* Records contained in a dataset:
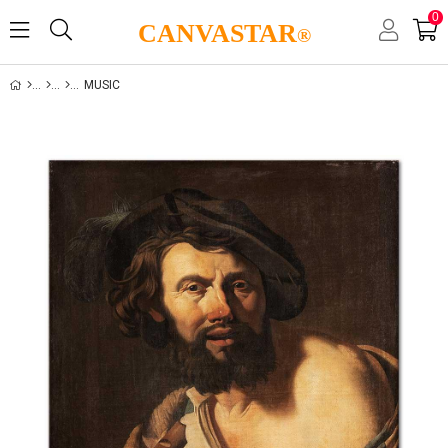
0
CANVASTAR
®
MUSIC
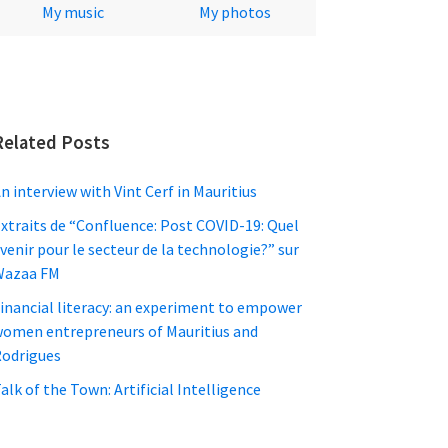
My music
My photos
Related Posts
n interview with Vint Cerf in Mauritius
xtraits de “Confluence: Post COVID-19: Quel
venir pour le secteur de la technologie?” sur
Wazaa FM
inancial literacy: an experiment to empower
omen entrepreneurs of Mauritius and
odrigues
alk of the Town: Artificial Intelligence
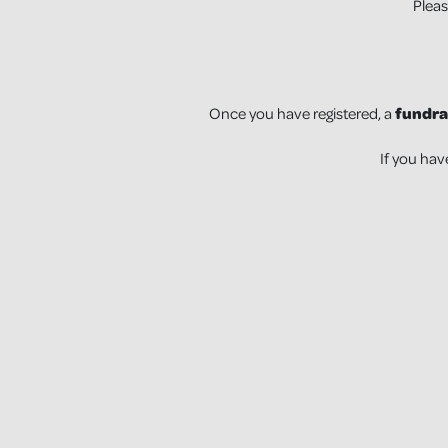
Pleas
Once you have registered, a
fundra
If you hav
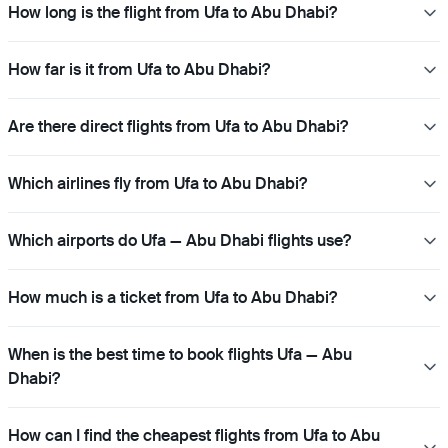
How long is the flight from Ufa to Abu Dhabi?
How far is it from Ufa to Abu Dhabi?
Are there direct flights from Ufa to Abu Dhabi?
Which airlines fly from Ufa to Abu Dhabi?
Which airports do Ufa — Abu Dhabi flights use?
How much is a ticket from Ufa to Abu Dhabi?
When is the best time to book flights Ufa — Abu
Dhabi?
How can I find the cheapest flights from Ufa to Abu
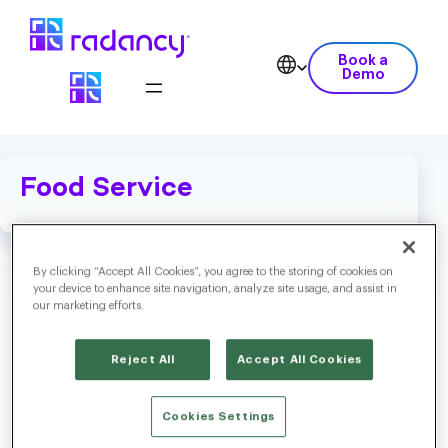
Book a
Demo
Food Service
By clicking “Accept All Cookies”, you agree to the storing of cookies on
your device to enhance site navigation, analyze site usage, and assist in
our marketing efforts.
Reject All
Accept All Cookies
Cookies Settings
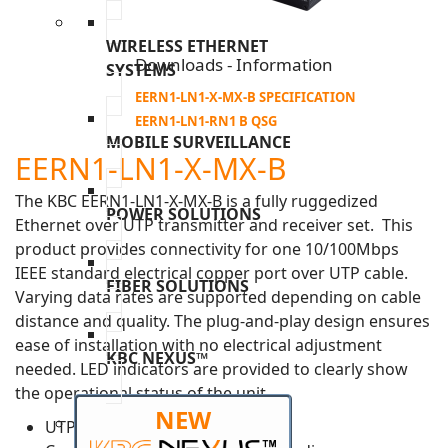
WIRELESS ETHERNET
Downloads - Information
SYSTEMS
EERN1-LN1-X-MX-B SPECIFICATION
EERN1-LN1-RN1 B QSG
MOBILE SURVEILLANCE
EERN1-LN1-X-MX-B
The KBC EERN1-LN1-X-MX-B is a fully ruggedized
POWER SOLUTIONS
Ethernet over UTP transmitter and receiver set. This
product provides connectivity for one 10/100Mbps
IEEE standard electrical copper port over UTP cable.
FIBER SOLUTIONS
Varying data rates are supported depending on cable
distance and quality. The plug-and-play design ensures
ease of installation with no electrical adjustment
KBC NEXUS™
needed. LED indicators are provided to clearly show
the operational status of the unit.
NEW
UTP data rate >40Mbps (1000m)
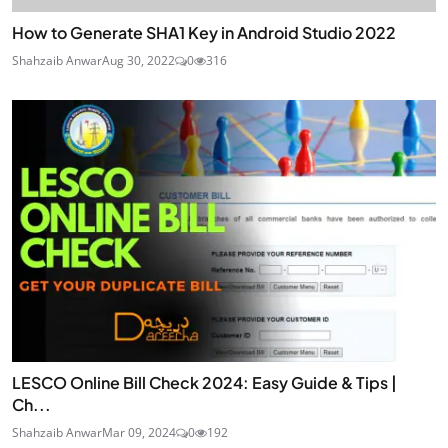
How to Generate SHA1 Key in Android Studio 2022
Shahzaib Anwar
Aug 30, 2022
0
316
LESCO Online Bill Check 2024: Easy Guide & Tips |
Ch...
Shahzaib Anwar
Mar 09, 2024
0
192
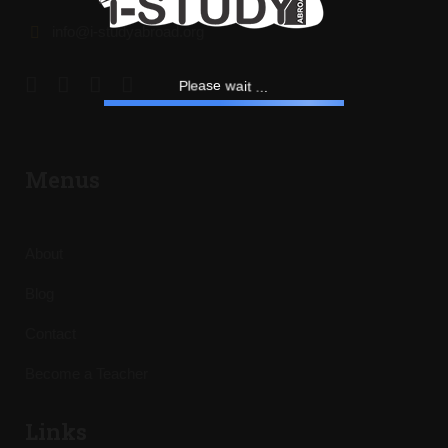
info@i-studyabroad.org
t
.
i
a
.
w
e
.
s
a
e
P
l
Menus
About
Blog
Contact
Become a Teacher
Links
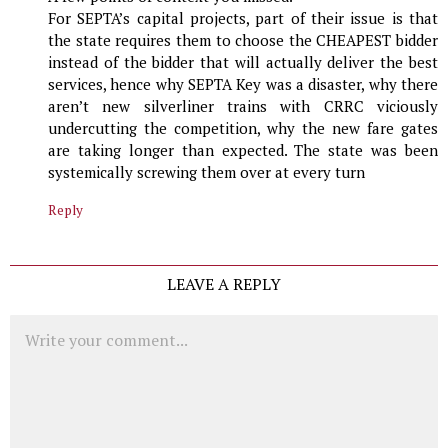
For SEPTA’s capital projects, part of their issue is that
the state requires them to choose the CHEAPEST bidder
instead of the bidder that will actually deliver the best
services, hence why SEPTA Key was a disaster, why there
aren’t new silverliner trains with CRRC viciously
undercutting the competition, why the new fare gates
are taking longer than expected. The state was been
systemically screwing them over at every turn
Reply
LEAVE A REPLY
Comment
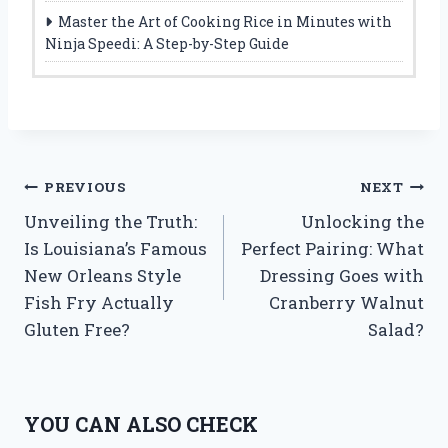
Master the Art of Cooking Rice in Minutes with
Ninja Speedi: A Step-by-Step Guide
Post
PREVIOUS
NEXT
Unveiling the Truth:
Unlocking the
navigation
Is Louisiana’s Famous
Perfect Pairing: What
New Orleans Style
Dressing Goes with
Fish Fry Actually
Cranberry Walnut
Gluten Free?
Salad?
YOU CAN ALSO CHECK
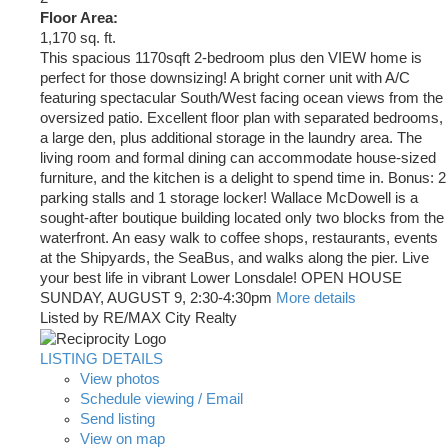
Floor Area:
1,170 sq. ft.
This spacious 1170sqft 2-bedroom plus den VIEW home is
perfect for those downsizing! A bright corner unit with A/C
featuring spectacular South/West facing ocean views from the
oversized patio. Excellent floor plan with separated bedrooms,
a large den, plus additional storage in the laundry area. The
living room and formal dining can accommodate house-sized
furniture, and the kitchen is a delight to spend time in. Bonus: 2
parking stalls and 1 storage locker! Wallace McDowell is a
sought-after boutique building located only two blocks from the
waterfront. An easy walk to coffee shops, restaurants, events
at the Shipyards, the SeaBus, and walks along the pier. Live
your best life in vibrant Lower Lonsdale! OPEN HOUSE
SUNDAY, AUGUST 9, 2:30-4:30pm
More details
Listed by RE/MAX City Realty
LISTING DETAILS
View photos
Schedule viewing / Email
Send listing
View on map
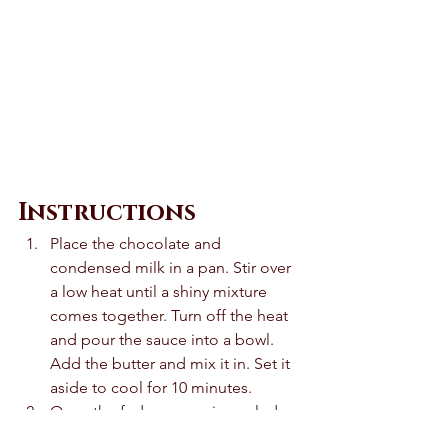
Instructions 
Place the chocolate and 
condensed milk in a pan. Stir over 
a low heat until a shiny mixture 
comes together. Turn off the heat 
and pour the sauce into a bowl. 
Add the butter and mix it in. Set it 
aside to cool for 10 minutes. 
Once the fudge sauce is cooled 
slightly, divide it into 6 and roll 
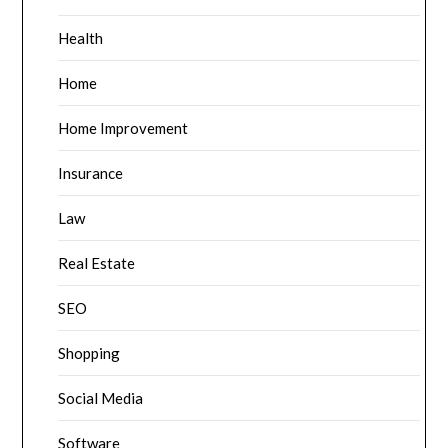
Health
Home
Home Improvement
Insurance
Law
Real Estate
SEO
Shopping
Social Media
Software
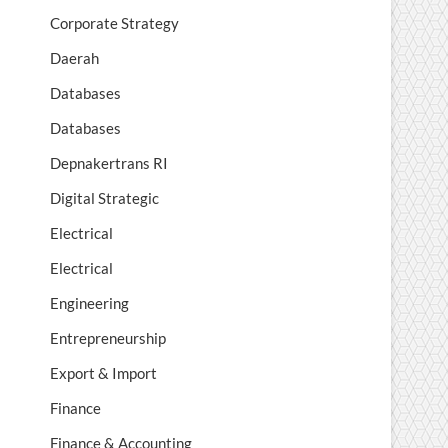
Corporate Strategy
Daerah
Databases
Databases
Depnakertrans RI
Digital Strategic
Electrical
Electrical
Engineering
Entrepreneurship
Export & Import
Finance
Finance & Accounting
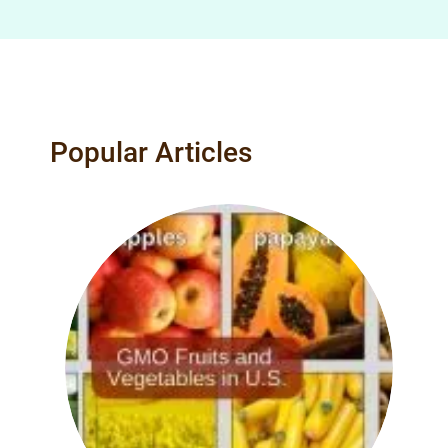
Popular Articles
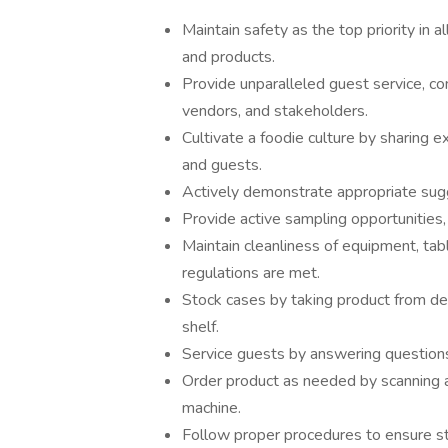
Maintain safety as the top priority in 
and products.
Provide unparalleled guest service, con
vendors, and stakeholders.
Cultivate a foodie culture by sharing
and guests.
Actively demonstrate appropriate sugg
Provide active sampling opportunities
Maintain cleanliness of equipment, table
regulations are met.
Stock cases by taking product from del
shelf.
Service guests by answering questions
Order product as needed by scanning a
machine.
Follow proper procedures to ensure s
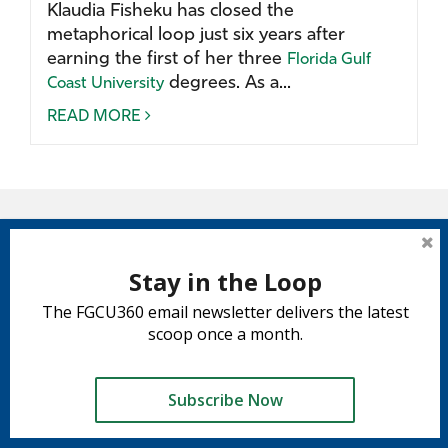
Klaudia Fisheku has closed the
metaphorical loop just six years after
earning the first of her three
Florida Gulf
degrees. As a...
Coast University
READ MORE
Stay in the Loop
The FGCU360 email newsletter delivers the latest
scoop once a month.
Subscribe Now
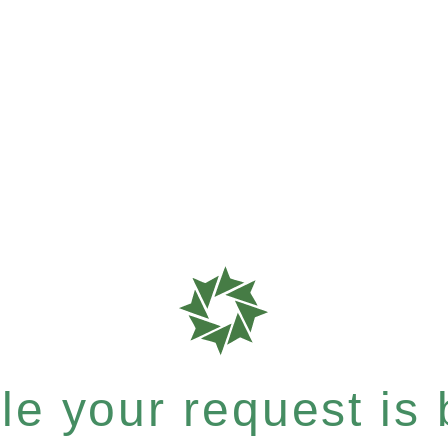
e your request is b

* Problem to solve: Repeat every record above exactly, except the pictures.

* Exercise response:
0
CANVASTAR
®
MUSIC
My music
My photos
Related Posts
n interview with Vint Cerf in Mauritius
xtraits de “Confluence: Post COVID-19: Quel
venir pour le secteur de la technologie?” sur
Wazaa FM
inancial literacy: an experiment to empower
omen entrepreneurs of Mauritius and
odrigues
alk of the Town: Artificial Intelligence
Pleas
Once you have registered, a
fundra
If you hav
How long is the flight from Ufa to Abu Dhabi?
How far is it from Ufa to Abu Dhabi?
Are there direct flights from Ufa to Abu Dhabi?
Which airlines fly from Ufa to Abu Dhabi?
Which airports do Ufa — Abu Dhabi flights use?
How much is a ticket from Ufa to Abu Dhabi?
When is the best time to book flights Ufa — Abu
Dhabi?
How can I find the cheapest flights from Ufa to Abu
Book a
Demo
Food Service
By clicking “Accept All Cookies”, you agree to the storing of cookies on
your device to enhance site navigation, analyze site usage, and assist in
our marketing efforts.
Reject All
Accept All Cookies
Cookies Settings
WIRELESS ETHERNET
Downloads - Information
SYSTEMS
EERN1-LN1-X-MX-B SPECIFICATION
EERN1-LN1-RN1 B QSG
MOBILE SURVEILLANCE
EERN1-LN1-X-MX-B
The KBC EERN1-LN1-X-MX-B is a fully ruggedized
POWER SOLUTIONS
Ethernet over UTP transmitter and receiver set. This
product provides connectivity for one 10/100Mbps
IEEE standard electrical copper port over UTP cable.
FIBER SOLUTIONS
Varying data rates are supported depending on cable
distance and quality. The plug-and-play design ensures
ease of installation with no electrical adjustment
KBC NEXUS™
needed. LED indicators are provided to clearly show
the operational status of the unit.
NEW
UTP data rate >40Mbps (1000m)
How to Generate SHA1 Key in Android Studio 2022
Shahzaib Anwar
Aug 30, 2022
0
316
LESCO Online Bill Check 2024: Easy Guide & Tips |
Ch...
Shahzaib Anwar
Mar 09, 2024
0
192
info@i-studyabroad.org
t
.
i
a
.
w
e
.
s
a
e
P
l
Menus
About
Blog
Contact
Become a Teacher
Links
For SEPTA’s capital projects, part of their issue is that
the state requires them to choose the CHEAPEST bidder
instead of the bidder that will actually deliver the best
services, hence why SEPTA Key was a disaster, why there
aren’t new silverliner trains with CRRC viciously
undercutting the competition, why the new fare gates
are taking longer than expected. The state was been
systemically screwing them over at every turn
Reply
LEAVE A REPLY
Comment
Master the Art of Cooking Rice in Minutes with
Ninja Speedi: A Step-by-Step Guide
Post
PREVIOUS
NEXT
Unveiling the Truth:
Unlocking the
navigation
Is Louisiana’s Famous
Perfect Pairing: What
New Orleans Style
Dressing Goes with
Fish Fry Actually
Cranberry Walnut
Gluten Free?
Salad?
YOU CAN ALSO CHECK
Floor Area:
1,170 sq. ft.
This spacious 1170sqft 2-bedroom plus den VIEW home is
perfect for those downsizing! A bright corner unit with A/C
featuring spectacular South/West facing ocean views from the
oversized patio. Excellent floor plan with separated bedrooms,
a large den, plus additional storage in the laundry area. The
living room and formal dining can accommodate house-sized
furniture, and the kitchen is a delight to spend time in. Bonus: 2
parking stalls and 1 storage locker! Wallace McDowell is a
sought-after boutique building located only two blocks from the
waterfront. An easy walk to coffee shops, restaurants, events
at the Shipyards, the SeaBus, and walks along the pier. Live
your best life in vibrant Lower Lonsdale! OPEN HOUSE
SUNDAY, AUGUST 9, 2:30-4:30pm
More details
Listed by RE/MAX City Realty
LISTING DETAILS
View photos
Schedule viewing / Email
Send listing
View on map
Instructions 
Place the chocolate and 
condensed milk in a pan. Stir over 
a low heat until a shiny mixture 
comes together. Turn off the heat 
and pour the sauce into a bowl. 
Add the butter and mix it in. Set it 
aside to cool for 10 minutes. 
Once the fudge sauce is cooled 
slightly, divide it into 6 and roll 
Health
Home
Home Improvement
Insurance
Law
Real Estate
SEO
Shopping
Social Media
Software
Corporate Strategy
Daerah
Databases
Databases
Depnakertrans RI
Digital Strategic
Electrical
Electrical
Engineering
Entrepreneurship
Export & Import
Finance
Finance & Accounting
Popular Articles
Maintain safety as the top priority in 
and products.
Provide unparalleled guest service, con
vendors, and stakeholders.
Cultivate a foodie culture by sharing
and guests.
Actively demonstrate appropriate sugg
Provide active sampling opportunities
Maintain cleanliness of equipment, table
regulations are met.
Stock cases by taking product from del
shelf.
Service guests by answering questions
Order product as needed by scanning a
machine.
Follow proper procedures to ensure s
Klaudia Fisheku has closed the
metaphorical loop just six years after
earning the first of her three
Florida Gulf
degrees. As a...
Coast University
READ MORE
Stay in the Loop
The FGCU360 email newsletter delivers the latest
scoop once a month.
Subscribe Now
e your request is b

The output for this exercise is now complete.